Consider a mechanism for embedding documentation in the XML file. This refers to documentation describing commands and parameters. For example, introduce a DOC tag for each element requiring description. Based on such embedded documentation, a description of all commands can be automatically generated. A separate utility can generate the output document, and klish can ignore the DOC tags.

(?) In what language should this documentation be? gettext? Wouldn't it be too cumbersome for PARAM, for example?

Plugin

The plugin object should contain a reference to userdata inside itself.

Shebang Field

For the ACTION tag, the shabang field is no longer required. Everything will be specified by the builtin field or its equivalent.

Builtin Field

The name builtin no longer reflects the essence of the attribute. Instead of builtin, the name sym will be used. The attribute is a reference to a symbol from the plugin.

Konfd Service

The konfd mechanism is no longer supported. It is recommended to implement similar functionality through other mechanisms. Possibly making access to the configuration storage just part of an ACTION.

COMMAND Visibility

Currently, there is an access field for commands, but it is static, i.e., checked at klish startup. Commands filtered at the loading stage do not enter the command list (in the program's memory) at all. For PARAM parameters, there is a test field that allows dynamically hiding individual parameters based on a given condition. A similar dynamic mechanism for commands is needed. Only the test field is replaced by a <COND> tag.

Substitutions

In the current klish version, substitutions are widely used. Substitutions are text strings that include references to klish variables. When using such strings, the values of klish variables are expanded directly into the text where the variable reference previously stood. Currently, substitutions are used in the following constructs:

ACTION:script
CONFIG:attributes
PARAM:completion
PARAM:test
VIEW:prompt
VIEW:viewid
VAR:value
COMMAND:view
HOTKEY:cmd

In many cases, using substitutions is unsafe, especially in the case of a script for execution by a shell interpreter. Additionally, it's impossible to implement substitution (i.e., string value evaluation) in an arbitrary language. There is no way to specify the substitution interpreter. In the new klish, substitutions as a basic functionality should not exist. In most cases, substitutions are used in XML tag attributes. Attributes are replaced by nested tags. These nested tags can contain an ACTION tag. Thus, string generation, as in completion, or condition checking, as in test, can be written in any supported language (see ACTION tag).

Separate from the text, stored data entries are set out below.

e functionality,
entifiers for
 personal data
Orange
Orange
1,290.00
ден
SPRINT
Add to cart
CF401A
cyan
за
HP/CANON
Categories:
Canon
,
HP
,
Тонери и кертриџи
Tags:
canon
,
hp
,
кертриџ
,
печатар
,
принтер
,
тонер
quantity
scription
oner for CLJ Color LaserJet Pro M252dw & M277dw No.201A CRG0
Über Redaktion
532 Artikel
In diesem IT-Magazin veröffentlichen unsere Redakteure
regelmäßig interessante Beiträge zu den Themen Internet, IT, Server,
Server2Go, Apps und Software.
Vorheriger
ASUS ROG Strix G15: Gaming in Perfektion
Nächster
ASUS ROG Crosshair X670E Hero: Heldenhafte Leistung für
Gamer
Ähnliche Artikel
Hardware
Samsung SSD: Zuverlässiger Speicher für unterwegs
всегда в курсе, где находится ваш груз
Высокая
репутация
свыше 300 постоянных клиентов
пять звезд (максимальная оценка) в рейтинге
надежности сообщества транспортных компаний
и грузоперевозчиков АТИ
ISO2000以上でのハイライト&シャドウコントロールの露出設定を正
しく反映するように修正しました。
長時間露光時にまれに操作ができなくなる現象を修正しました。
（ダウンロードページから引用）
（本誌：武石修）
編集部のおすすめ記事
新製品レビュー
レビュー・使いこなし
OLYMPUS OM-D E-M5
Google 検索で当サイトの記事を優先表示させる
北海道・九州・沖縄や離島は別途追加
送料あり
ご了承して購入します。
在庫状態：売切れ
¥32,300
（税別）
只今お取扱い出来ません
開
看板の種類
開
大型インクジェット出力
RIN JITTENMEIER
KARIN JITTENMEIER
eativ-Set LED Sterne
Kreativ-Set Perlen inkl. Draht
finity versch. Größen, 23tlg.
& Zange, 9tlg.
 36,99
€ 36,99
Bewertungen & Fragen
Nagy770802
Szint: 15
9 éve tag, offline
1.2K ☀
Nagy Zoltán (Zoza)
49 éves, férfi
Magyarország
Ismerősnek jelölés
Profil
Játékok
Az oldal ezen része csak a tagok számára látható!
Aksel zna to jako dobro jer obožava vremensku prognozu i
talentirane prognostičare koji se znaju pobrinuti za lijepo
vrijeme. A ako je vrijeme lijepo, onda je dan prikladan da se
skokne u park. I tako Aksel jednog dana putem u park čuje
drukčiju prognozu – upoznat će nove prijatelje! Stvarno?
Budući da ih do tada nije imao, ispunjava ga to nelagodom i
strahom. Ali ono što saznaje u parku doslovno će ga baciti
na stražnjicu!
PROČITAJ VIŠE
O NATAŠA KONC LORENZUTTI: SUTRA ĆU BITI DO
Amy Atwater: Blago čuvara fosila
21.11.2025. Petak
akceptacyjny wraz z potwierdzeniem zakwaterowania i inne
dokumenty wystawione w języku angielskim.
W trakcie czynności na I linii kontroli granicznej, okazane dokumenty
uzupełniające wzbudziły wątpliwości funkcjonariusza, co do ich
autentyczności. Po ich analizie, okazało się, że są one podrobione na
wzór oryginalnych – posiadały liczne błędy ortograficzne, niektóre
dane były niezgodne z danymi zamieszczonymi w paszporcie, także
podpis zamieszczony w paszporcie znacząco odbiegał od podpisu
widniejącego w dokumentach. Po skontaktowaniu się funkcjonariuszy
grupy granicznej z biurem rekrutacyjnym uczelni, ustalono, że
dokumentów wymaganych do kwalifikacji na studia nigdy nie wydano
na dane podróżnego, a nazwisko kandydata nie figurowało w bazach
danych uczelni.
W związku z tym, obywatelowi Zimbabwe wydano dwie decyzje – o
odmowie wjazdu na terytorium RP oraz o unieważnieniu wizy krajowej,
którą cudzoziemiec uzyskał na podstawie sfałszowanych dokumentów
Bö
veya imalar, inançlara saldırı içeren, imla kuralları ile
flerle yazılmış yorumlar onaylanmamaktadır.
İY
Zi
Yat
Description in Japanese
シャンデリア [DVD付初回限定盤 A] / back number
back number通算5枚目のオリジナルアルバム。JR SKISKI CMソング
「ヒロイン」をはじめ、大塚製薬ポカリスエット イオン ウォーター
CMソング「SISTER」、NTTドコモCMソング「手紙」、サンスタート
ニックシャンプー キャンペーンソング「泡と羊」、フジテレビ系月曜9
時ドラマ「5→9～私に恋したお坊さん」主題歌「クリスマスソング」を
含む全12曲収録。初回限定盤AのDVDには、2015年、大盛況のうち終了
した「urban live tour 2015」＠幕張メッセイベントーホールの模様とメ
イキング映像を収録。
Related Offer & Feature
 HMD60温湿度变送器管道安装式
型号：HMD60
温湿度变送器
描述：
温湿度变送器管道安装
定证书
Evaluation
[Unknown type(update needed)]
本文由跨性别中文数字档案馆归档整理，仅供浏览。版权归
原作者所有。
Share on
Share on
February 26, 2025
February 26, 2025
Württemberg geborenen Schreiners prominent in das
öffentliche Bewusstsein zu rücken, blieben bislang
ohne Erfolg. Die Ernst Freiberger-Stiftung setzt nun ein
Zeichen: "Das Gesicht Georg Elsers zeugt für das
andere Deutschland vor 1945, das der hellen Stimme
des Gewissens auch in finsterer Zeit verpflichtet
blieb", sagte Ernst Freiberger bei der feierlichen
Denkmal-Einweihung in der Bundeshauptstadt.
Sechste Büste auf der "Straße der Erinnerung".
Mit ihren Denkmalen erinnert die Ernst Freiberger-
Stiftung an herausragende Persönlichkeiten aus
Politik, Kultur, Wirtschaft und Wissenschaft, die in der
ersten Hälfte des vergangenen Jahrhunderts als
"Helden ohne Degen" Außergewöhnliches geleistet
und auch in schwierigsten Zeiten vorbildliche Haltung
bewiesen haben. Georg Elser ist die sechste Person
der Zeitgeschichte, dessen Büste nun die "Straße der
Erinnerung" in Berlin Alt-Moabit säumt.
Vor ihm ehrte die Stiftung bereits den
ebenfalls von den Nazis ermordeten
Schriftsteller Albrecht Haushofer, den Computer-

Examples of replacing attributes with nested tags:

<VIEW .... >
  <PROMPT>
    <ACTION>
    echo "my_prompt"
    </ACTION>
  </PROMPT>

<PARAM ...>
  <COND>
    <ACTION>
      test $env_var -eq 0
    </ACTION>
  </COND>
</PARAM>

In cases where substitutions are still useful, they can be implemented inside the executable function that will process the ACTION content, i.e., the script.

Escaping

This section concerns cases where it's necessary to enter a complex string (with spaces and special characters) on the command line. It's desirable to avoid excessive escaping that makes the string unreadable. For this, the new klish should use 3 different characters for quoting:

" (double quote)
' (single quote)
` (backtick)

Additionally, repeated quote characters can be used as opening and closing quotes. For example, the character sequence """ can be an opening quote. In this case, the closing quote must be the same character sequence. This approach allows using the same character inside the string as the opening/closing quote but with a smaller number of consecutive characters. For example:

""This is a "long" string""

Here, the nested quotes around the word long are part of the string. The opening and closing quotes are the character sequence "". The number of characters in the opening and closing sequence can vary depending on the situation and string content. For definiteness, let's assume the number of characters in the sequence should not exceed three.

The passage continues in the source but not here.